In my review period with the Nokia 8110 4G, I tried to use the phone as my primary device and that didn’t went well. The 8110 4G, at least in this stage, cannot replace a smartphone and if Whatsapp became available, considering all the other things about the phone, it still wouldn’t be good enough to dump your smartphone and live a more productive life. If you want to cut your time online, but not go crazy in the meantime, I recommend buying a Nokia 1. As a hotspot, the 8110 4G works well. I got a 13Mbps download speed on the 8110 4G, and around 8Mbps on my Nokia 5.1 connected to the 8110 4G. If you plan to use the 4G hotspot feature more often, keep in mind that it will have an effect on your battery.
As a feature phone, Nokia 8110 4G works quite well. In fact, it will be more useable to people that want a feature phone, because they can check the wheater, see when they get an email, and even ask the Assistant something that would usually require turning on a PC.
The performance of the device could be better, considering that 512MB of RAM and Snapdragon 205 are respectful features. There is small lag between pressing the button and the phone doing an action, and that’s something I’m not fond of. It isn’t bad, and most people probably won’t notice it, but that small lag exists. Nokia phones with 16 or 32MB of RAM (yes, that much RAM) have the same, if not better performance (but less capable OS) in navigating the UI.
An attractive feature phone, but no way is it a better solution than Nokia 1, for example, for someone that wants to stay connected with the world (and cut time spent online).
I do like some software solutions from KaiOS that make using the phone easier. For example the “Shortcuts” and “Notices” options that you can press the left or the right button below the screen to access. It gives you all the notifications, but also offers shortcuts to quickly turn on the connectivity features, camera, torch, adjust the brightness, volume etc. More than anything, I would like to have a real home button on the 8110 4G, that I can press in any app, in any part of the UI and that would lead me to the homescreen, and close open apps (there is no multitasking, so that’s something the OS has to do).
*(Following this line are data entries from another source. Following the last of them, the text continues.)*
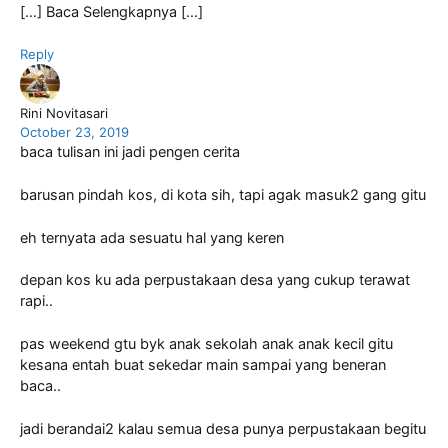
[…] Baca Selengkapnya […]
Reply
Rini Novitasari
October 23, 2019
baca tulisan ini jadi pengen cerita
barusan pindah kos, di kota sih, tapi agak masuk2 gang gitu
eh ternyata ada sesuatu hal yang keren
depan kos ku ada perpustakaan desa yang cukup terawat
rapi..
pas weekend gtu byk anak sekolah anak anak kecil gitu
kesana entah buat sekedar main sampai yang beneran
baca..
jadi berandai2 kalau semua desa punya perpustakaan begitu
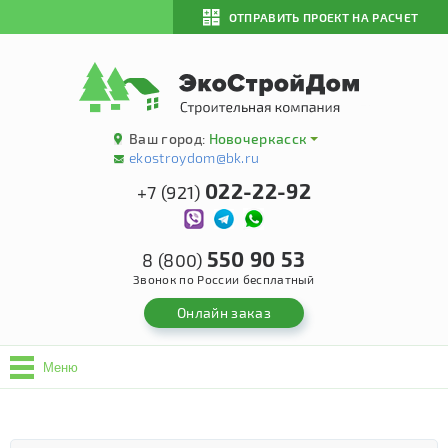
ОТПРАВИТЬ ПРОЕКТ НА РАСЧЕТ
Ваш город:
Новочеркасск
ekostroydom@bk.ru
022-22-92
+7 (921)
550 90 53
8 (800)
Звонок по России бесплатный
Онлайн заказ
Меню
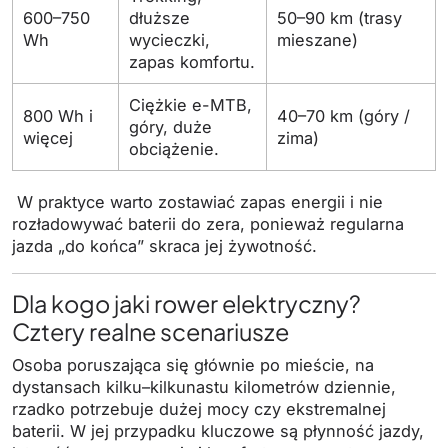
600–750
dłuższe
50–90 km (trasy
Wh
wycieczki,
mieszane)
zapas komfortu.
Ciężkie e-MTB,
800 Wh i
40–70 km (góry /
góry, duże
więcej
zima)
obciążenie.
W praktyce warto zostawiać zapas energii i nie
rozładowywać baterii do zera, ponieważ regularna
jazda „do końca” skraca jej żywotność.
Dla kogo jaki rower elektryczny?
Cztery realne scenariusze
Osoba poruszająca się głównie po mieście, na
dystansach kilku–kilkunastu kilometrów dziennie,
rzadko potrzebuje dużej mocy czy ekstremalnej
baterii. W jej przypadku kluczowe są płynność jazdy,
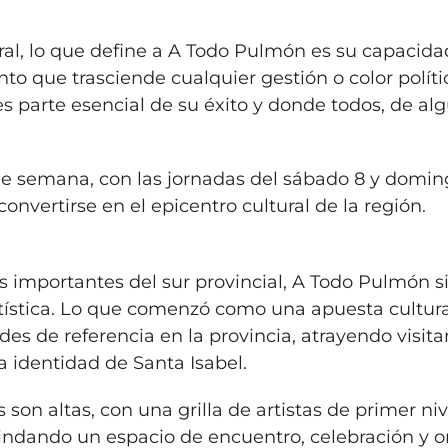
ltural, lo que define a A Todo Pulmón es su capacid
to que trasciende cualquier gestión o color políti
es parte esencial de su éxito y donde todos, de al
 de semana, con las jornadas del sábado 8 y domin
onvertirse en el epicentro cultural de la región.
 importantes del sur provincial, A Todo Pulmón s
tística. Lo que comenzó como una apuesta cultural
es de referencia en la provincia, atrayendo visita
la identidad de Santa Isabel.
son altas, con una grilla de artistas de primer niv
indando un espacio de encuentro, celebración y o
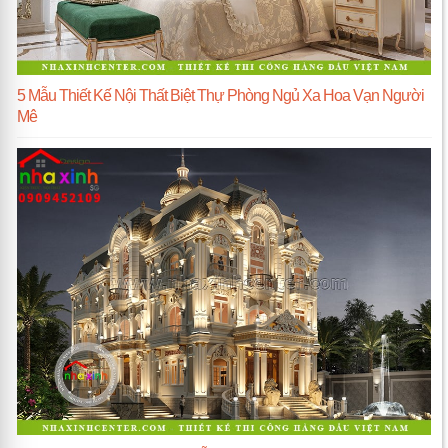
5 Mẫu Thiết Kế Nội Thất Biệt Thự Phòng Ngủ Xa Hoa Vạn Người
Mê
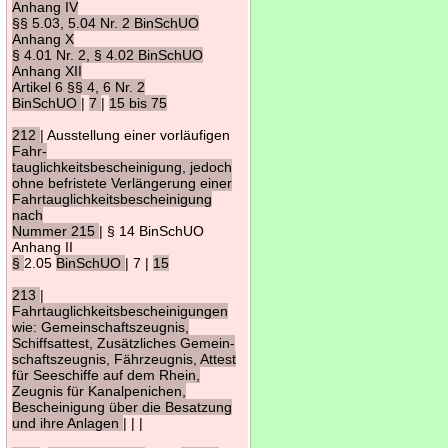
Anhang IV
§§ 5.03, 5.04 Nr. 2 BinSchUO
Anhang X
§ 4.01 Nr. 2, § 4.02 BinSchUO
Anhang XII
Artikel 6 §§ 4, 6 Nr. 2
BinSchUO
|
7
|
15 bis 75
212
| Ausstellung einer vorläufigen
Fahr-
tauglichkeitsbescheinigung, jedoch
ohne befristete Verlängerung einer
Fahrtauglichkeitsbescheinigung
nach
Nummer 215
| § 14 BinSchUO
Anhang II
§
2.05
BinSchUO
| 7 |
15
213
|
Fahrtauglichkeitsbescheinigungen
wie: Gemeinschaftszeugnis,
Schiffsattest, Zusätzliches Gemein-
schaftszeugnis, Fährzeugnis, Attest
für Seeschiffe auf dem Rhein,
Zeugnis für Kanalpenichen,
Bescheinigung über die Besatzung
und ihre Anlagen
| | |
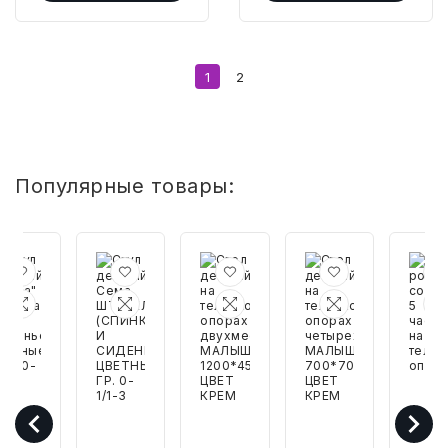
1
2
Популярные товары:
тул
Стул
Стол
Стол
Стол
етский
детский
детский
детский
рома
Тёма"
Сема
на
на
соста
спинка
ШТАБЕЛИРУЕМЫЙ
телескопических
телескопических
5
(СПИНКА
опорах
опорах
часте
иденье
И
двухместный
четырехместный
на
ветные)
СИДЕНЬЕ
МАЛЫШ
МАЛЫШ-1/2
телес
р.
ЦВЕТНЫЕ)
1200*450
700*700
опор
0-
ГР.
ЦВЕТ
ЦВЕТ
,
0-
КРЕМ
КРЕМ
-
1/1-
3
3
Currently, you can just press the back button to go back (that’s the button for hanging calls), or in browser press options and “Quit”.
Using the device as a feature phone, you can expect a 5 day battery life on a single charge. If you will be going online a lot, two to three days is what the battery will endure. The call quality is good, and that includes a decent loudness on the earpiece and a ok microphone. You cannot make phone calls when the keyboard is covered, because that way you also cover the microphone. I would prefer a more louder earpiece, though.
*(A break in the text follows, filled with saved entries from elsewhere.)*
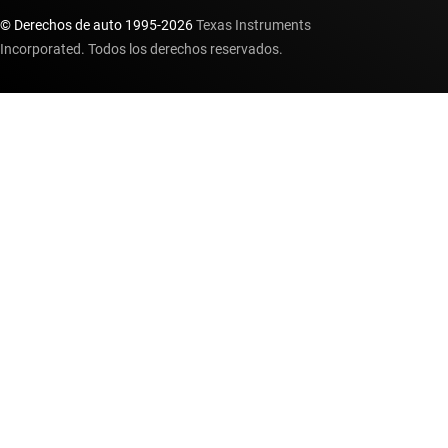
© Derechos de auto 1995-
2026
Texas Instruments
Incorporated. Todos los derechos reservados.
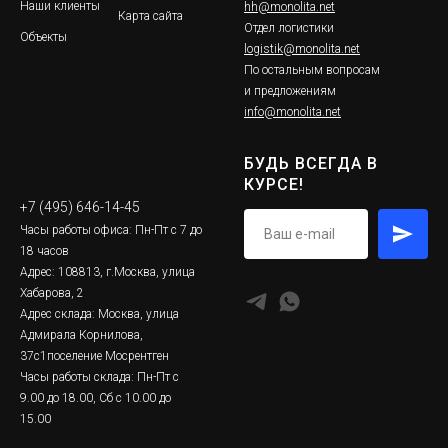
Наши клиенты
hh@monolita.net
Карта сайта
Отдел логистики
Объекты
logistik@monolita.net
По остальным вопросам
и предложениям
info@monolita.net
БУДЬ ВСЕГДА В
КУРСЕ!
+7 (495) 646-14-45
Часы работы офиса: Пн-Пт с 7 до
18 часов
Адрес: 108813, г.Москва, улица
Хабарова, 2
Адрес склада: Москва, улица
Адмирала Корнилова,
37с1поселение Мосрентген
Часы работы склада: Пн-Пт с
9.00 до 18.00, Сб с 10.00 до
15.00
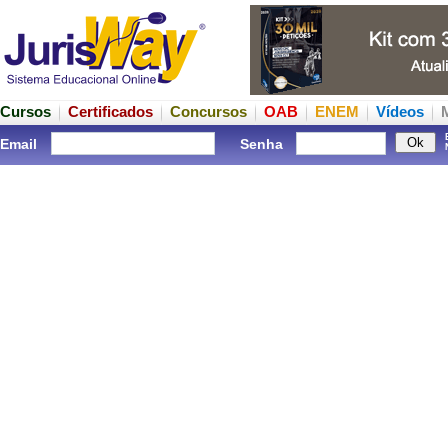
Cursos
Certificados
Concursos
OAB
ENEM
Vídeos
Email
Senha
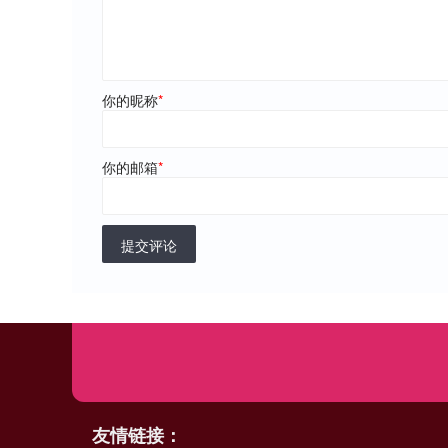
你的昵称
*
你的邮箱
*
提交评论
友情链接：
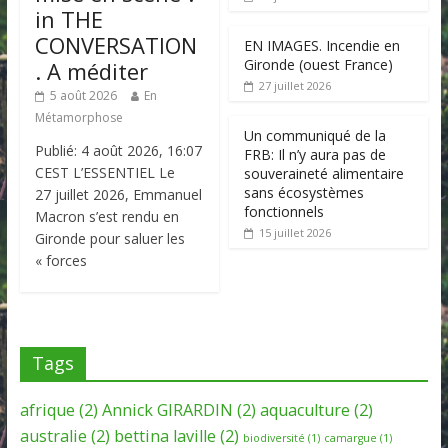
in THE
CONVERSATION
EN IMAGES. Incendie en
Gironde (ouest France)
. A méditer
27 juillet 2026
5 août 2026
En
Métamorphose
Un communiqué de la
Publié: 4 août 2026, 16:07
FRB: Il n’y aura pas de
CEST L’ESSENTIEL Le
souveraineté alimentaire
sans écosystèmes
27 juillet 2026, Emmanuel
fonctionnels
Macron s’est rendu en
15 juillet 2026
Gironde pour saluer les
« forces
Tags
afrique
(2)
Annick GIRARDIN
(2)
aquaculture
(2)
australie
(2)
bettina laville
(2)
biodiversité
(1)
camargue
(1)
Feature phone users will welcome the added connectivity features allowing them to check weather, email, maps, do quick searches, but the 8110 is primarily a feature phone and should primarily be used as one for maximum consumer satisfaction.
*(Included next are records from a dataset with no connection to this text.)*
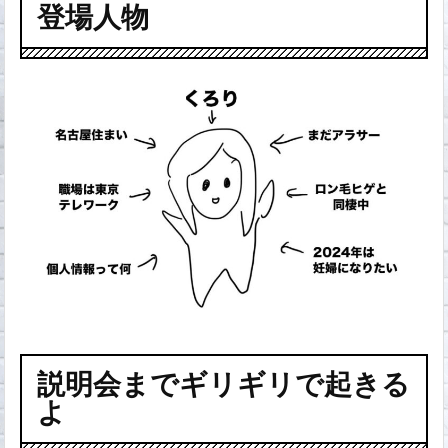
登場人物
説明会までギリギリで起きる
よ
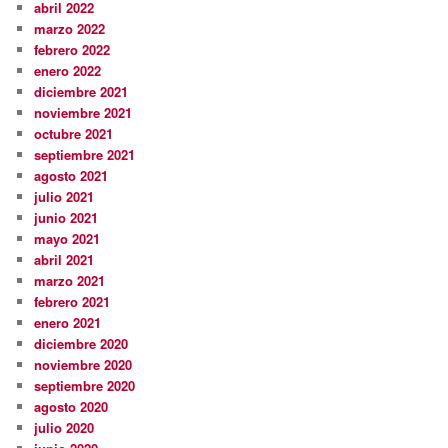
abril 2022
marzo 2022
febrero 2022
enero 2022
diciembre 2021
noviembre 2021
octubre 2021
septiembre 2021
agosto 2021
julio 2021
junio 2021
mayo 2021
abril 2021
marzo 2021
febrero 2021
enero 2021
diciembre 2020
noviembre 2020
septiembre 2020
agosto 2020
julio 2020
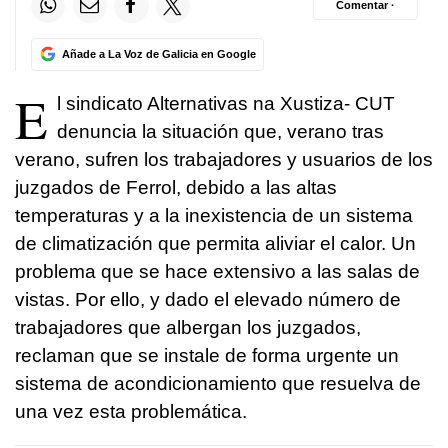
Comentar ·
Añade a La Voz de Galicia en Google
E
l sindicato Alternativas na Xustiza- CUT
denuncia la situación que, verano tras
verano, sufren los trabajadores y usuarios de los
juzgados de Ferrol, debido a las altas
temperaturas y a la inexistencia de un sistema
de climatización que permita aliviar el calor. Un
problema que se hace extensivo a las salas de
vistas. Por ello, y dado el elevado número de
trabajadores que albergan los juzgados,
reclaman que se instale de forma urgente un
sistema de acondicionamiento que resuelva de
una vez esta problemática.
To conclude, the Nokia 8110 4G is a fancy device that you can spin or play with the slider when you are bored. It offers internet options that can be better implemented and all the usual feature phone options that work fine. It’s priced premium, primarily because of the unique design. It will work well as feature phone, while for a more smarter experiences, I would still recommend getting the Nokia 1 located in a similar price category. All in all, an attractive feature phone, that is unique on the market and will surely serve well for feature phone users. There is lots of potential in KaiOS and in raising the productivity level of the 8110 4G with updates, but the question is – is it worth it? For about the same price, lowcost Android solutions are available (from Nokia, too), so this device targets the usual feature phone users, which it will allow to connect online, check weather and see and read received emails (and everyone who wants a stylish back up feature phone). It’s a step towards smartphones for the usual feature phone user, but not the most effective step.